What do you think? Any other PROS or CONS on each way?
Some links
Post explaining the second method in Memcached list
Thread in Memcached Group
Grab stats and try to calculate a hit ratio or possible improvement if you cache the full query vs doing individual item grabs in MC. Profiling this kind of code is also very helpful to actually see how your theory applies.
It depends on what the query does. If you have a set of users and then want to grab the "top 10 music affinity" with some of those friends, it is worth to have both cachings:
- each friend (in fact, each user of the site)
- the top 10 query for each user (space is cheaper than CPU time)
But in general it is worth to store in MC all individual entities that are going to be used frequently (either in the same code execution, or in subsequent requests or by other users). Then things like CPU or resource heavy queries and data processings either MC-them or delegate them to async. jobs instead of making them realtime (e.g. Top 10 site users doesn't needs to be realtime, can be updated hourly or daily).
And of course taking into account that if you store and MC individual entities, you have to remove all referential integrity from the DB to be able to reuse them either individually or in groups.

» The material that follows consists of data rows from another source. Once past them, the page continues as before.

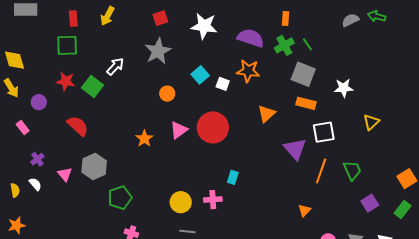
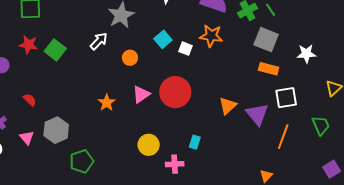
white arrow: (115, 66) -> (99, 41), moved
orange triangle: (266, 114) -> (228, 106), moved
red semicircle: (78, 126) -> (30, 100), moved, size x0.6
green trapezoid: (352, 170) -> (321, 125), moved
yellow circle: (181, 202) -> (149, 145), moved

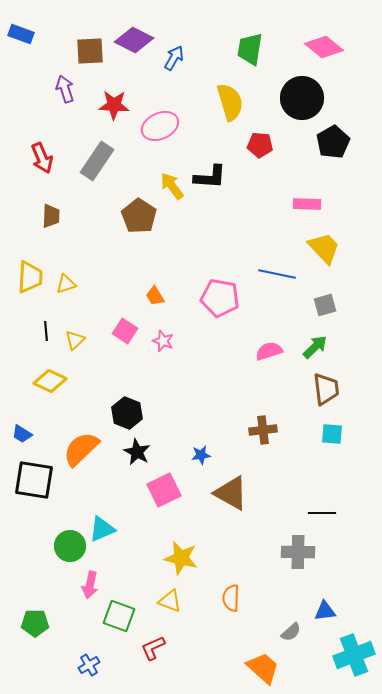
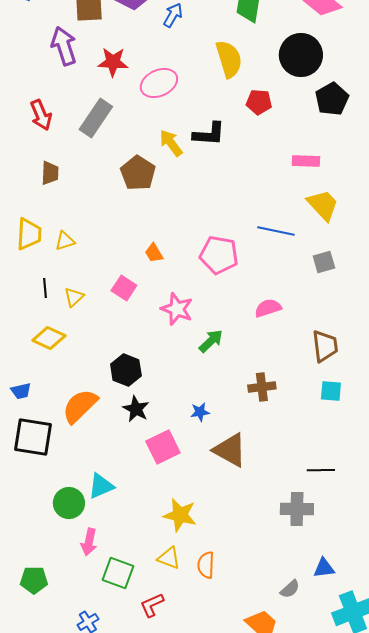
purple arrow: (65, 89) -> (64, 46), size x1.4
pink star: (163, 341) -> (177, 309), moved, size x1.5
green arrow: (315, 347) -> (211, 341), moved
blue trapezoid: (22, 434) -> (21, 391), turned -45
orange semicircle: (231, 598) -> (206, 565), moved

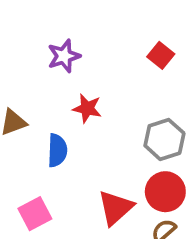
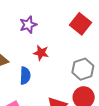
red square: (161, 55) -> (80, 24), size x1.5

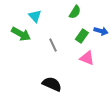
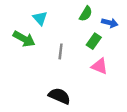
blue arrow: (101, 31) -> (110, 23), moved
gray line: (53, 45) -> (61, 51), turned 32

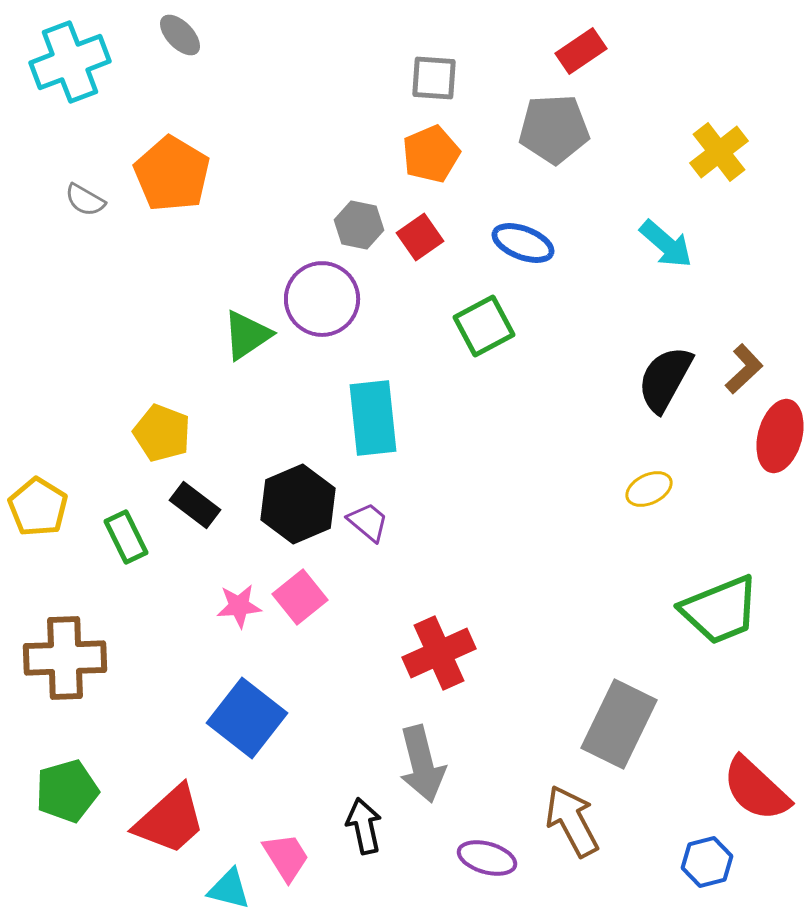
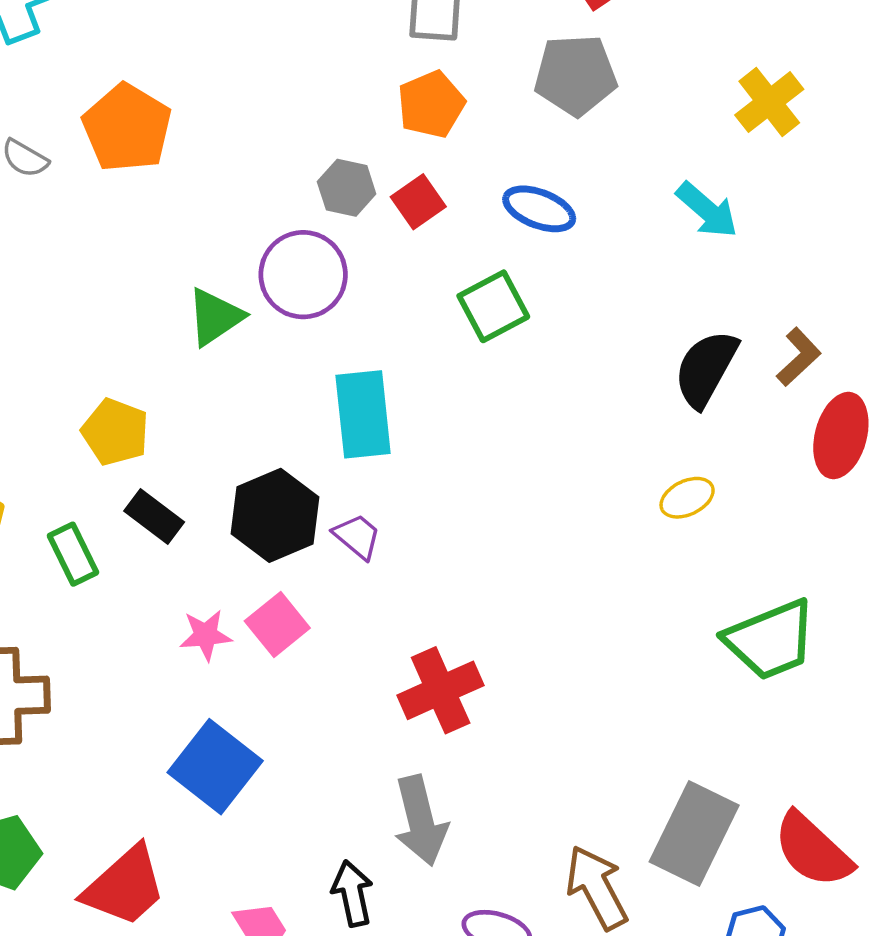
gray rectangle: (619, 724) -> (694, 834), moved

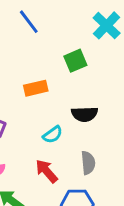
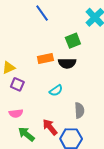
black semicircle: (85, 114) -> (67, 63), moved
red arrow: (46, 171) -> (50, 127), moved

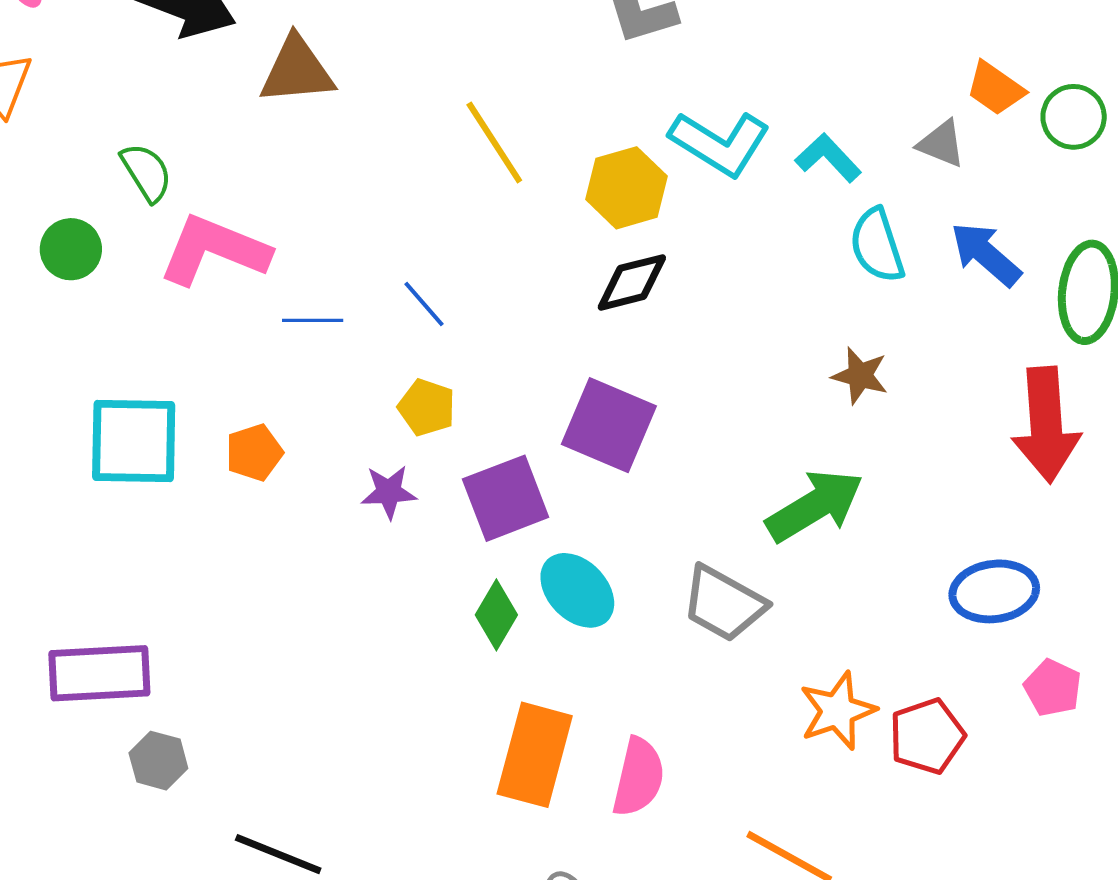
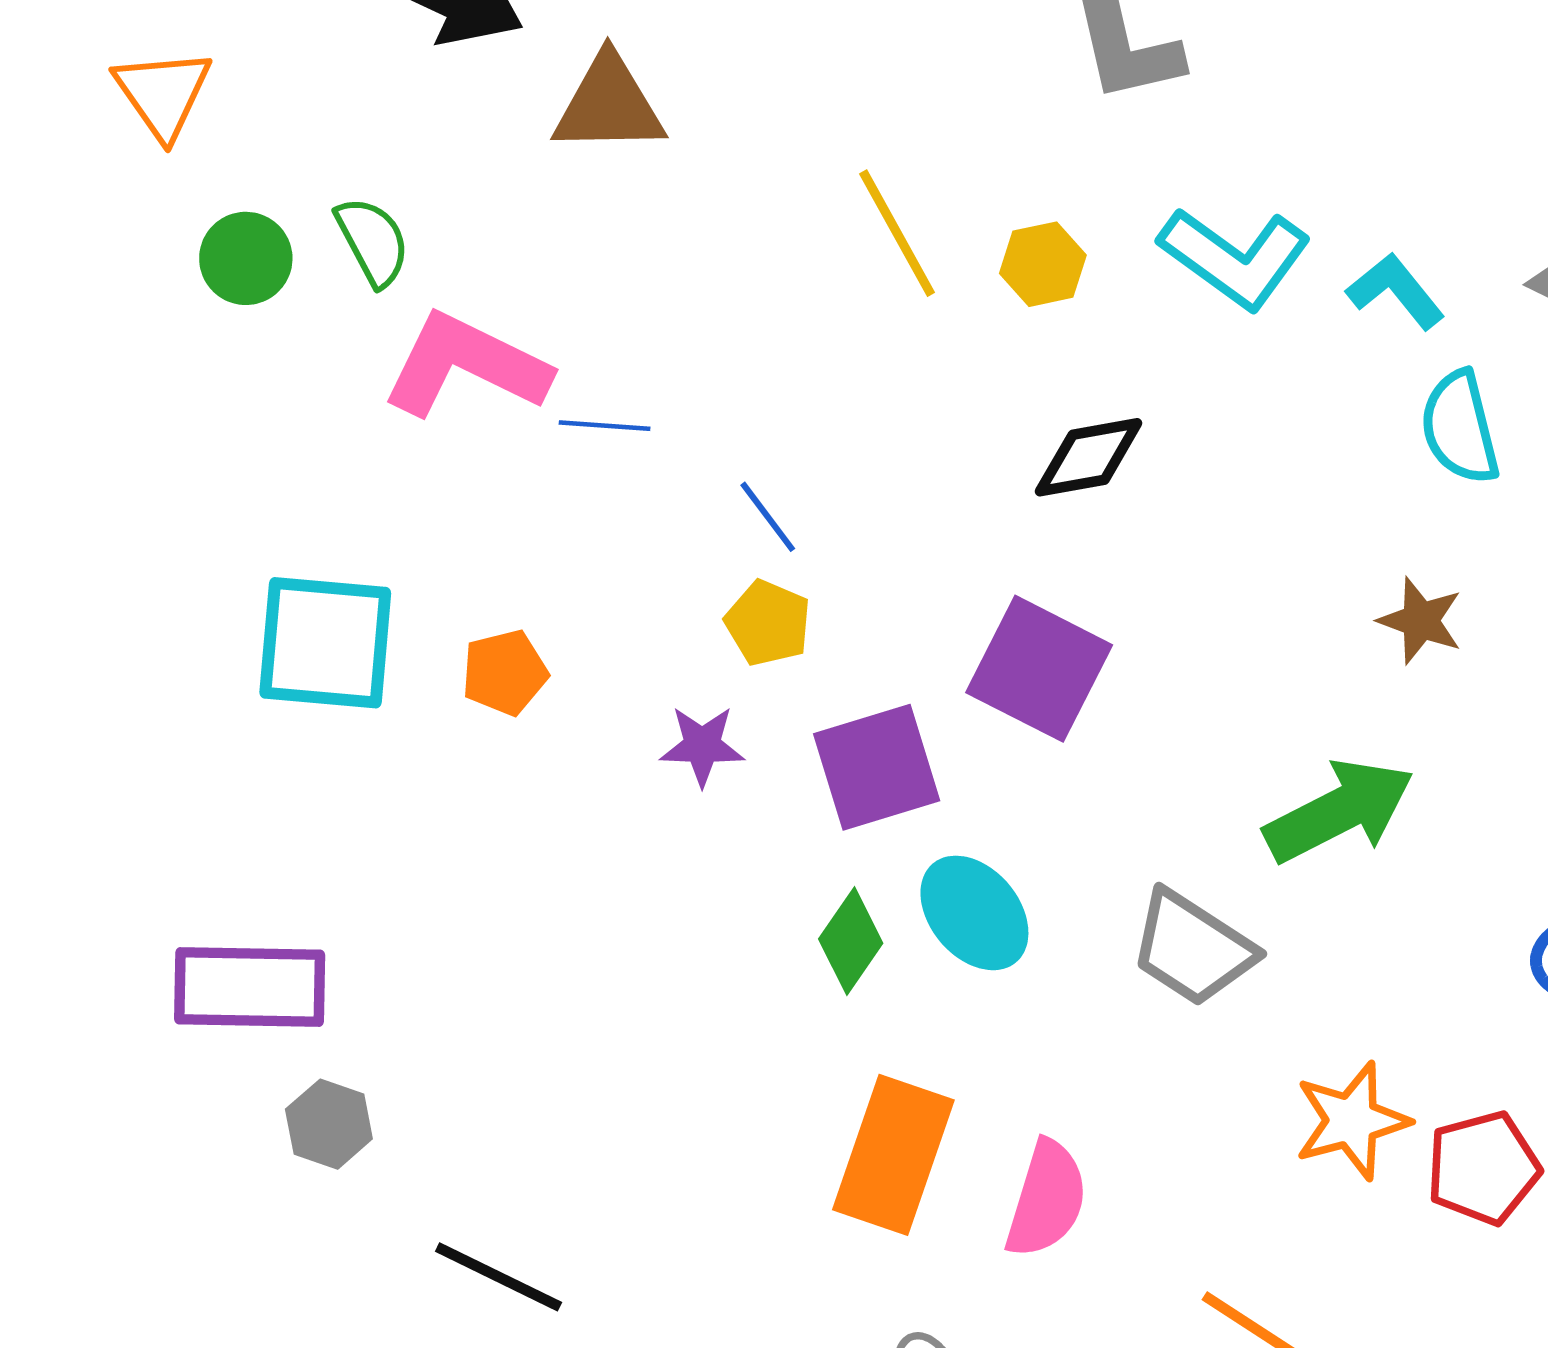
yellow hexagon: (627, 188) -> (1043, 264), moved, size x0.7
green circle: (71, 249) -> (246, 258), moved
blue line: (424, 304) -> (768, 517), moved
blue line: (313, 320) -> (605, 426), moved

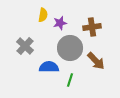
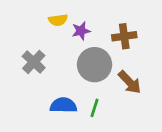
yellow semicircle: (43, 15) -> (58, 20), turned 72
blue semicircle: (49, 67) -> (63, 105), moved

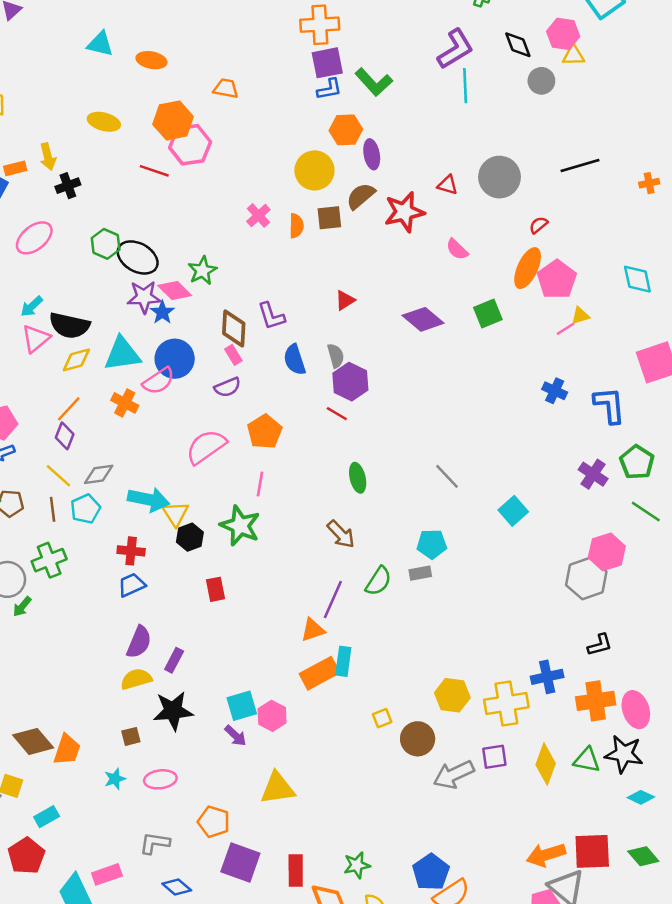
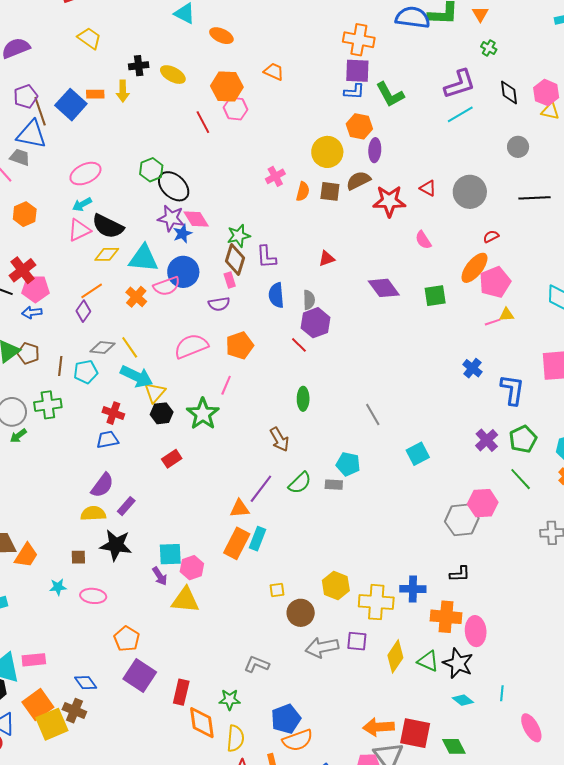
gray circle: (541, 81) -> (518, 147), moved
cyan line: (465, 86) -> (460, 114), turned 48
pink hexagon: (190, 145) -> (236, 109), size x0.7
red line: (154, 171) -> (203, 122), turned 30
black cross: (68, 186) -> (139, 66), moved
pink ellipse: (34, 238) -> (85, 174), moved
green star: (202, 271) -> (239, 236), moved
yellow line: (58, 476) -> (130, 347), moved
red rectangle: (215, 589) -> (172, 459), turned 54
orange rectangle: (320, 673) -> (237, 543), turned -48
yellow triangle: (278, 788) -> (185, 600), moved
gray L-shape: (155, 843) -> (257, 664), moved

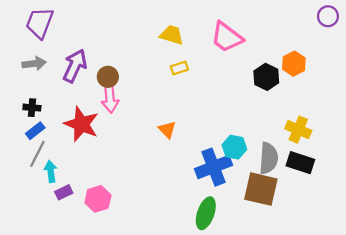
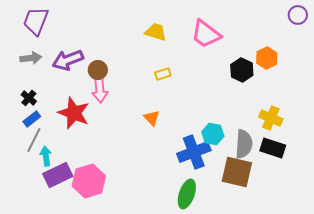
purple arrow: (75, 66) -> (68, 60), turned -136
yellow rectangle: (179, 68) -> (163, 74), moved
black cross: (32, 108) -> (29, 98), turned 35
purple rectangle: (64, 192) -> (58, 175), size x1.8
pink hexagon: (98, 199) -> (89, 181), size x1.4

The question is subjective and argumentative...
This depends on your usage pattern. If you're constantly pulling individual nodes by ID, store each one separately.
Also, note that in either case, storing the list isn't all that useful except for the top 20. If you insert/update/delete a node in such a way that the top-20 is no longer valid, you may end up needing to flush the next 20, and so on.
Lastly, keep in mind that it's a cache. If you're using a cache, you're making the underlying statement that it's no big deal if the data you're outputting is slightly stale.
The memcached stores data in chunks of specific sizes as explained better in the link below.
http://code.google.com/p/memcached/wiki/NewUserInternals
If your data distributions in the memcached is large, then the number of the larger size chunks will be less and therefore the least recently used algorithm will push the data out even if their is space available in the other chunk sizes. The least recently used algorithm works on respective chunks.
You can decide which implementation to choose based on the data size distribution in memcached.